Et, en traversant la rue, la dernière avant l'immeuble, son immeuble, on s'entend appeler par son nom et, avant de se retourner, on sait que l'on existe. Le cœur est calme. On est redevenu immortel.

12 commentaires:

laplume a dit…

Ah je l'aime beaucoup celui-là. Et je me suis vue tout de suite, quand je suis de l'autre côté de MA baie, la plus belle du monde évidemment, j'essaie toujours de distinguer ma maison, juste à gauche de l'église, au-dessus des toits plats de l'usine de poissons et des bâtiments du port de pêche.

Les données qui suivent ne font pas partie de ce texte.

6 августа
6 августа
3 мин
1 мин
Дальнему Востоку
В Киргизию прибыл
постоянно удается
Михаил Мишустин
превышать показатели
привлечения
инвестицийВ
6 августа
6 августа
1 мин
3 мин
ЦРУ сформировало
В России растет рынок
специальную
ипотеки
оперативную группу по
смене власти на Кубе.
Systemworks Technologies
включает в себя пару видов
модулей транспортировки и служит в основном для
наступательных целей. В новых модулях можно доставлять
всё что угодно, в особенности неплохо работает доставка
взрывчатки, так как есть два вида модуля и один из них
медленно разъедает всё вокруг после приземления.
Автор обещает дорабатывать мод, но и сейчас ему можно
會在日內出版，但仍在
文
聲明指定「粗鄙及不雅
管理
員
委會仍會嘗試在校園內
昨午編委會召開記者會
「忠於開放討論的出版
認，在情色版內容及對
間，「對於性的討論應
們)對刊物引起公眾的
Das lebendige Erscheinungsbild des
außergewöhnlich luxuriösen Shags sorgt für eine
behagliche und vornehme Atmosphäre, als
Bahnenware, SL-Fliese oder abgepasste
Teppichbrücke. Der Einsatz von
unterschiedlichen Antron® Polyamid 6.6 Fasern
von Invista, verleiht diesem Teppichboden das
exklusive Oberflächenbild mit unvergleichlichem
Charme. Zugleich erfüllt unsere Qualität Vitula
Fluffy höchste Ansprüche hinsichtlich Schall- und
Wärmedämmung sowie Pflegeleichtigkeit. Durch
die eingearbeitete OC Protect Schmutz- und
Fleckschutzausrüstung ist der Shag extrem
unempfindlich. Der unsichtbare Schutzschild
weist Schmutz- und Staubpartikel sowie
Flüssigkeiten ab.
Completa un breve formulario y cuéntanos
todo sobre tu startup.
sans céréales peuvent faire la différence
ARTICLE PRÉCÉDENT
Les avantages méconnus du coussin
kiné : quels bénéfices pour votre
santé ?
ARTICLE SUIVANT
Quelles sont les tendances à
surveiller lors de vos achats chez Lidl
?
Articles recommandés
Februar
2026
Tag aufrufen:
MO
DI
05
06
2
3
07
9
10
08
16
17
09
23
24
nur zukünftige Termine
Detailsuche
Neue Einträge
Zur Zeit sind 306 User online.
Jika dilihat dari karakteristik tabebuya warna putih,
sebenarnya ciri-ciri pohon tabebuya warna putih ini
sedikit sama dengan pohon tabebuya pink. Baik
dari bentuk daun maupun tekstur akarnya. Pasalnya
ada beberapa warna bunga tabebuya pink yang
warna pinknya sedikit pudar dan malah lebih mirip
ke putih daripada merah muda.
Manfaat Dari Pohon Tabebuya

Mieux, je suis sûre que je la voie, contre toute raison. Et comme toi je me trouve toute petite, et pourtant, la ville est petite elle aussi ! Et en même temps ça me rassure de faire partie de cette modeste fourmilière, d'y avoir une place bien à moi, et des circuits, au choix selon l'humeur du jour et les courses à faire.

karagar a dit…

Près de l'ancien moulin à vent, à un endroit du coteau, parmi la lande, j’aperçois notre maison... j'adore ça... il y a quelques endroits comme ça d'où je peux espérer la voir et selon le point de vue, on imagine sa situation très différente de ce qu'elle est en réalité. Mais je ne me sens pas tout petit car notre maison occupe une bonne partie du quartier ! Les occasions de se sentir petit ne manquent pas par ailleurs. Lors de mon court épisode urbain, j'avais publié une photo du toit de mon "immeuble" vu d'une tour de la cathédrale... Beau texte, belle conclusion.

Petrus a dit…

Tu sais si bien dire ce qui est dans nos coeurs...

solko a dit…

Beau regard et bel itinéraire, de ce panorama spécifiquement lyonnais. Pas un écrivain lyonnais qui ne se soit un jour essayé à décrire ce splendide point de vue.

[Nicolas] a dit…

Parfois, je me demande si tu ne décris pas Lugdunum simplement pour m'y faire revenir. Munatius Plancus n'est-ce pas celui-là même qui jeta sa cape sur la Saône pour savoir dans quel sens elle coulait? bises

Yo a dit…

J'ai pensé au philosophe Gilbert Simondon en te lisant qui a écrit sur la "magie" archaïque qui se dégage de certains points spatiaux - particulièrement les culminants (des sortes de hiérophanies). Mais j'ai pensé à Nizan aussi (oui, encore !) :
"Ils étaient un peu fiers de dominer la ville : impossible sur les hauteurs de ne pas se sentir un cœur de montagnard qui traite les plaines de haut, – mais ces jeunes gens ne pensaient pas à la conquête de Paris, ce rêve n’était pas pour eux."

Cornus a dit…

Tu me donnes l'impression que tu habites un château. Et du coup, cela me donne la nostalgie de quand je travaillais et j'habitais dans des maisons qui faisaient face au château de Chinon. C'était devenu tellement familier, que je n'y faisais plus attention. Cela m'a fait tout drôle quand je suis arrivé dans le Nord au paysages plats, sans vieilles demeures et uniquement de la brique.

Cornus a dit…

Quant à Lyon, je n'ai pas su l'apprivoisé car je n'y ai pas vécu. Mais je ne me sentirais pas vraiment à l'aise dans une ville bien trop grande pour moi.

D. Hasselmann a dit…

Belle évocation, un point de vue dégagé...

Calyste a dit…

La Plume: moi aussi, par tes mots, je la vois, ta maison.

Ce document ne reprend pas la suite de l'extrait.